*Task to complete*:
Omitting the pictures, output all of the records precisely as written.

*Provided records*:
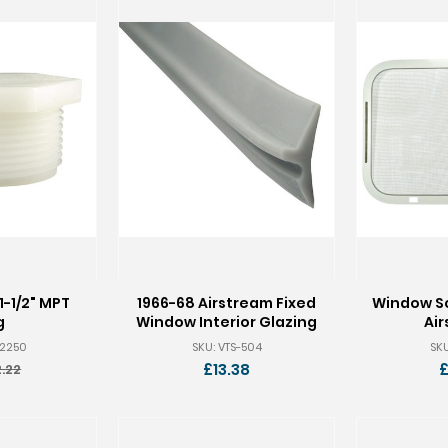
1-1/2" MPT
1966-68 Airstream Fixed
Window Sc
g
Window Interior Glazing
Ai
-2250
SKU: VTS-504
SKU
£13.38
£
.22
ld
rice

*Solution*:
1-1/2" MPT
1966-68 Airstream Fixed
Window Sc
g
Window Interior Glazing
Ai
-2250
SKU: VTS-504
SKU
£13.38
£
.22
ld
rice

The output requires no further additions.